The following benefits are available in the event of the in-service death of a central government employee covered under NPS:
(i) Family pension under CCS (pension) rules, 1972 as per option exercised by a government servant or default option, or in case, the government servant has opted for benefits under NPS, the family would get benefits from his accumulated pension wealth under NPS.
(ii) Death gratuity
(iii) Leave encashment
(iv) Benefits from the Central Government Employees Group Insurance Scheme (CGEGIS),
(v) Central Government Health Scheme (CGHS) facilities
Following Rule 20 of CCS (Implementation of NPS) rules, 2021, if a government employee opted for the Old Pension Scheme (or didn’t choose it, thus leading to the default option), the office will start the process of granting a family pension to the eligible member(s) of the deceased government employee’s family. This mirrors the process for government servants under the OPS (those who joined before January 1, 2004).
At the same time, officials will start the process of deactivating the Permanent Retirement Account Number (PRAN) under NPS for the government employee. The government’s contribution (along with returns) will move to the government account, and the rest will be given to the nominee or legal heir as a lump sum, following the rules of the Pension Fund Regulatory and Development Authority (PFRDA).

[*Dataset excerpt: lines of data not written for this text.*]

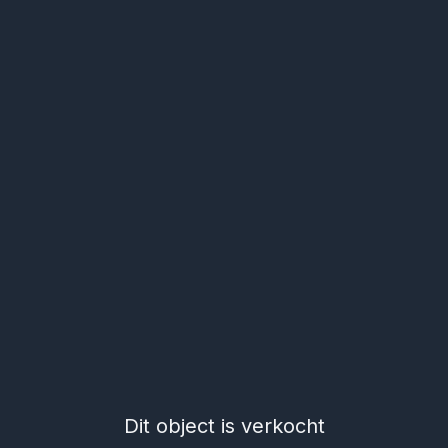
Dit object is verkocht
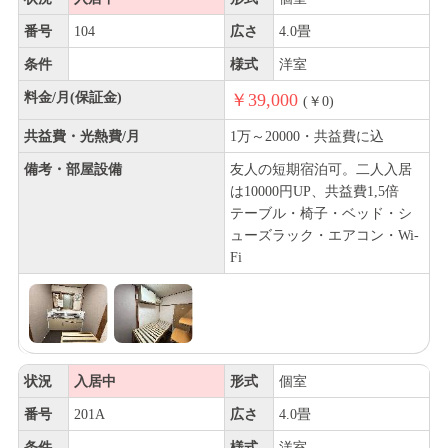
番号
104
広さ
4.0畳
条件
様式
洋室
料金/月(保証金)
￥39,000
(￥0)
共益費・光熱費/月
1万～20000・共益費に込
備考・部屋設備
友人の短期宿泊可。二人入居
は10000円UP、共益費1,5倍
テーブル・椅子・ベッド・シ
ューズラック・エアコン・Wi-
Fi
状況
入居中
形式
個室
番号
201A
広さ
4.0畳
条件
様式
洋室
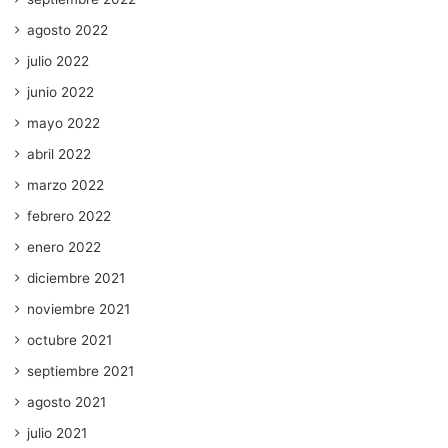
agosto 2022
julio 2022
junio 2022
mayo 2022
abril 2022
marzo 2022
febrero 2022
enero 2022
diciembre 2021
noviembre 2021
octubre 2021
septiembre 2021
agosto 2021
julio 2021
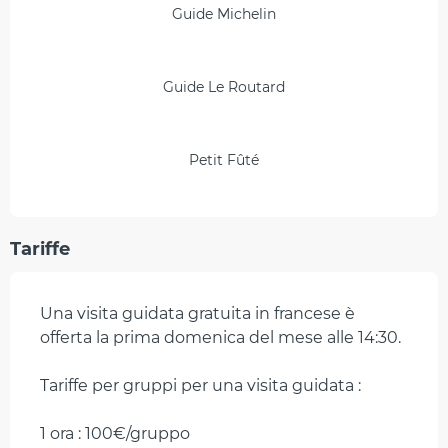
Guide Michelin
Guide Le Routard
Petit Fûté
Tariffe
Una visita guidata gratuita in francese è
offerta la prima domenica del mese alle 14:30.
Tariffe per gruppi per una visita guidata :
1 ora : 100€/gruppo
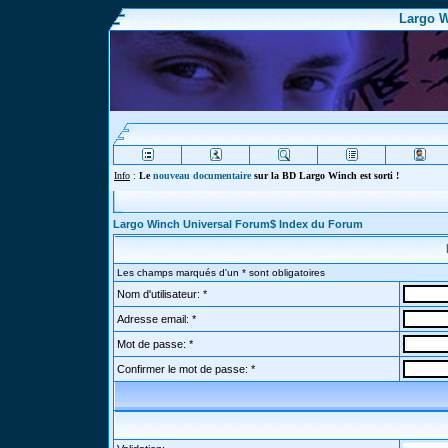
Largo W
Info
:
Le
nouveau documentaire
sur la BD Largo Winch est sorti !
Largo Winch Universal Forum$ Index du Forum
Les champs marqués d'un * sont obligatoires
Nom d'utilisateur: *
Adresse email: *
Mot de passe: *
Confirmer le mot de passe: *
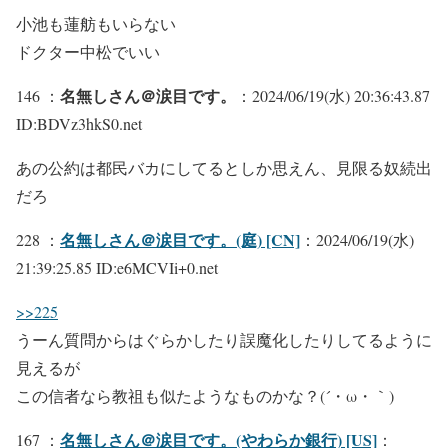
小池も蓮舫もいらない
ドクター中松でいい
名無しさん＠涙目です。
146 ：
：2024/06/19(水) 20:36:43.87
ID:BDVz3hkS0.net
あの公約は都民バカにしてるとしか思えん、見限る奴続出
だろ
名無しさん＠涙目です。(庭) [CN]
228 ：
：2024/06/19(水)
21:39:25.85 ID:e6MCVIi+0.net
>>225
うーん質問からはぐらかしたり誤魔化したりしてるように
見えるが
この信者なら教祖も似たようなものかな？(´・ω・｀)
名無しさん＠涙目です。(やわらか銀行) [US]
167 ：
：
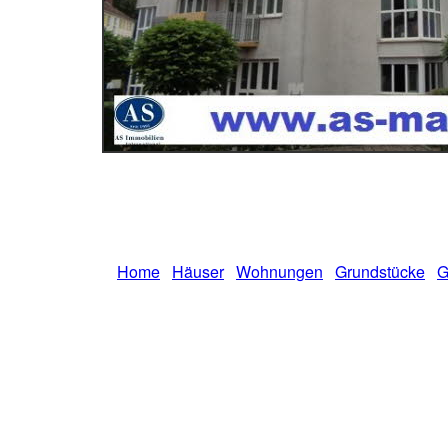
Home
Häuser
Wohnungen
Grundstücke
G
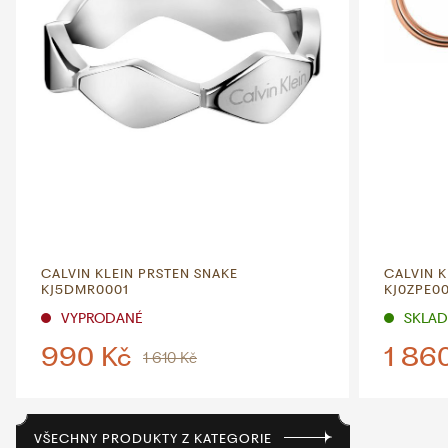
CALVIN KLEIN PRSTEN SNAKE
CALVIN 
KJ5DMR0001
KJ0ZPE0
VYPRODANÉ
SKLADE
990 Kč
1 86
1 610 Kč
VŠECHNY PRODUKTY Z KATEGORIE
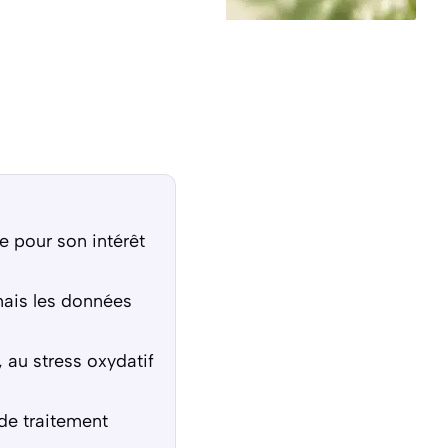
ée pour son intérêt
mais les données
, au stress oxydatif
de traitement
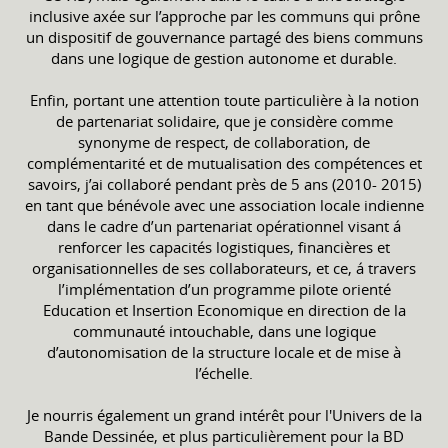
inclusive axée sur l’approche par les communs qui prône
un dispositif de gouvernance partagé des biens communs
dans une logique de gestion autonome et durable.
Enfin, portant une attention toute particulière à la notion
de partenariat solidaire, que je considère comme
synonyme de respect, de collaboration, de
complémentarité et de mutualisation des compétences et
savoirs, j’ai collaboré pendant près de 5 ans (2010- 2015)
en tant que bénévole avec une association locale indienne
dans le cadre d’un partenariat opérationnel visant á
renforcer les capacités logistiques, financières et
organisationnelles de ses collaborateurs, et ce, á travers
l’implémentation d’un programme pilote orienté
Education et Insertion Economique en direction de la
communauté intouchable, dans une logique
d’autonomisation de la structure locale et de mise à
l’échelle.
Je nourris également un grand intérêt pour l'Univers de la
Bande Dessinée, et plus particulièrement pour la BD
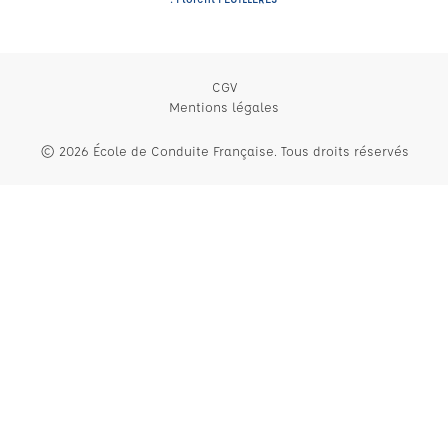
CGV
Mentions légales
© 2026 École de Conduite Française. Tous droits réservés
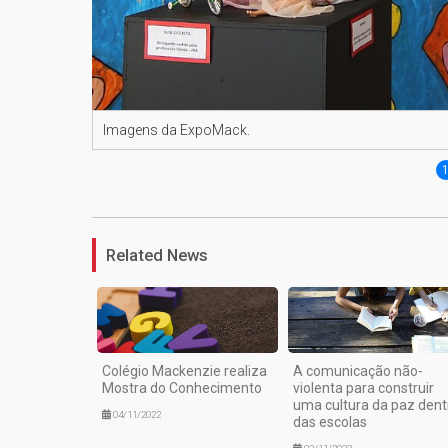
Imagens da ExpoMack.
Related News
Colégio Mackenzie realiza
A comunicação não-
Mostra do Conhecimento
violenta para construir
uma cultura da paz dent
04/11/2022
das escolas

However, for government servants who chose NPS benefits upon their demise or defaulted to NPS benefits in the absence of a choice, the respective office will deactivate the PRAN under the NPS for the deceased government servant. Following this, they will provide a lump sum benefit (up to a maximum of 20 per cent of the accumulated pension wealth) and annuity from the remaining pension wealth to the eligible member through an annuity service provider registered with PFRDA, in line with PFRDA (exits and withdrawals under NPS) regulations, 2015. Additional benefits, such as death gratuity, leave encashment, CGEGIS, and CGHS are applicable in both scenarios.